Despite the role of the active audience, the role of professional content creators has not been eliminated. Communication professionals create content for online newspapers, educational CD-ROMs, and interactive fiction.
Mass communication researchers who have begun to examine interactive journalism have found that journalists seem to be providing few opportunities for audiences to be either active or interactive (Newhagen et al., 1996; Schultz, 1999). Media such as ‘interactive television’ offer little more than a menu of choices for services such as movies on demand (Pavlik, 1998) and news on demand systems often offer little opportunity for interchange between the audience and the content creators (Mayburry, 2000). However, some research has looked at issues such as ways that e-mail is being used as a tool for communication between content creators and the audience (Newhagen et al., 1996). Journalists must recognize that new media tools such as the Internet can be a mass medium (Morris and Ogan, 1996), but they must also recognize that new media tools must offer some substantial improvements over existing media if they are to change relationships between audience and content creators (Fredin, 1989). Interactive journalism must address issues such as the 24-hour news cycle (Borden and Harvey, 1998), but such studies should more directly address interactivity at multiple levels.
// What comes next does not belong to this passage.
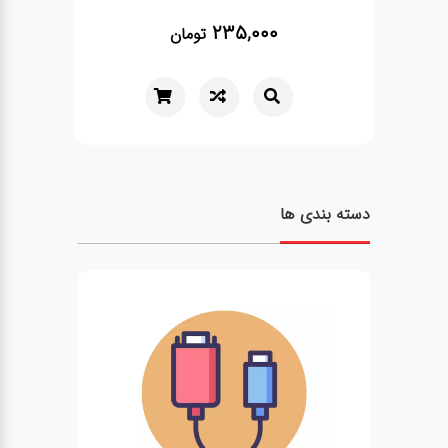
950,000
تومان
تومان
دسته بندی ها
Interactive fiction has also attracted comment and observation as an emerging form of interactive content. Landow (1992: 5) suggested that interactive fiction, which allows readers to have some level of control over the outcome of a story, ‘blurs the boundaries between reader and writer.’ Scholars have also examined other issues related to interactive fiction such as the role of playfulness in content (Bolter, 1991), linearity and structure (Fredin, 1997; Hunt, 2000; Iser, 1989; Murray, 1995, 1997, 1999)
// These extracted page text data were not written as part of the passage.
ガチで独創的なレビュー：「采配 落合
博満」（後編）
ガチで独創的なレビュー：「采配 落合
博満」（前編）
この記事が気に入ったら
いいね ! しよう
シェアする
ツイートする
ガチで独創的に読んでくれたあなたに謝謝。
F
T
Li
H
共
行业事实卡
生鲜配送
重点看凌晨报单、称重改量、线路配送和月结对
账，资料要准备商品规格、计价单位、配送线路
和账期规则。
A Proposed Model for User-to-Documents Interactivity
The dimensions of communication direction and participant control that were identified in the earlier section on interactivity in user-to-user interactivity can also be applied in conceptualizing interactivity in the context of user-to-documents interactivity. The active audience is central to the concept of communication direction and content creators tend to either retain or relinquish control of content. Figure two proposes four models of interactivity based on the juxtaposition of those two dimensions.
Figure 2 To Appear Here
The packaged content model grows out of the mass media tradition in which content creators package content and deliver it to relatively passive audiences. This limited form of user-to-system interactivity can be found at many online newspapers and magazines. The content-on-demand model assumes a more active audience. But the audience is not a creator of content. Rather, individual members of the audience customize the content to meet their individual needs. This model is reflected in some of the information science literature and is also implemented in customized Web pages that deliver news, weather, sports, and other content as specified by individual preferences.
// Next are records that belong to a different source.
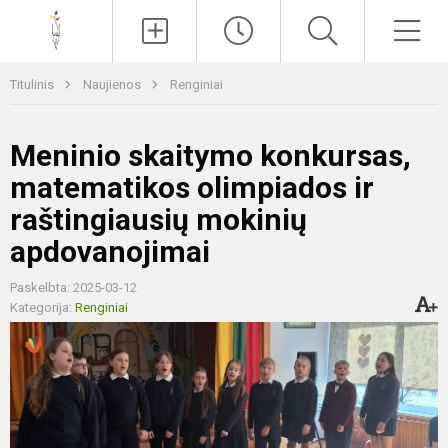
Paieška
Men
Titulinis
Naujienos
Renginiai
Meninio skaitymo konkursas,
matematikos olimpiados ir
raštingiausių mokinių
apdovanojimai
Paskelbta: 2025-03-12
Kategorija:
Renginiai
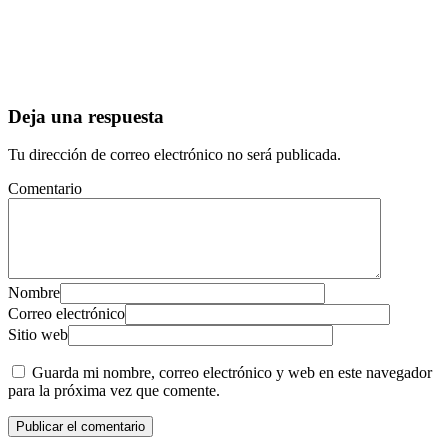
Deja una respuesta
Tu dirección de correo electrónico no será publicada.
Comentario
Nombre
Correo electrónico
Sitio web
Guarda mi nombre, correo electrónico y web en este navegador
para la próxima vez que comente.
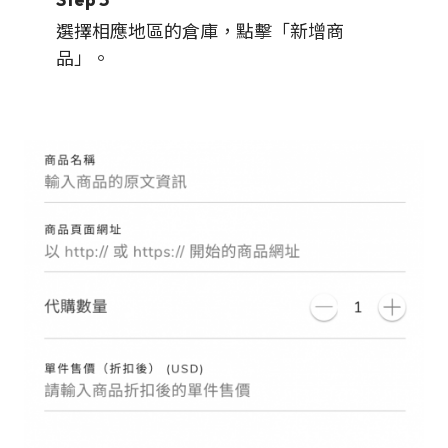
選擇相應地區的倉庫，點擊「新增商
品」。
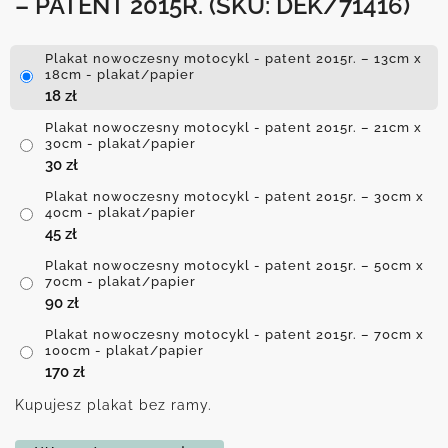
– PATENT 2015R.
(SKU: DEK/71416)
Plakat nowoczesny motocykl - patent 2015r. – 13cm x
18cm - plakat/papier
18
zł
Plakat nowoczesny motocykl - patent 2015r. – 21cm x
30cm - plakat/papier
30
zł
Plakat nowoczesny motocykl - patent 2015r. – 30cm x
40cm - plakat/papier
45
zł
Plakat nowoczesny motocykl - patent 2015r. – 50cm x
70cm - plakat/papier
90
zł
Plakat nowoczesny motocykl - patent 2015r. – 70cm x
100cm - plakat/papier
170
zł
Kupujesz plakat bez ramy.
Content exchange assumes that all participants can be either senders or receivers of content. Bulletin boards are an example of this type of information exchange that often occurs asynchronously. Co-created content assumes that all participants share in the creation of content. Group decision support systems are designed to create this kind of environment. Interactive fiction, MUDs and MOOs might provide other examples of situations in which multiple active individuals create the content that provides the building blocks for an interactive environment.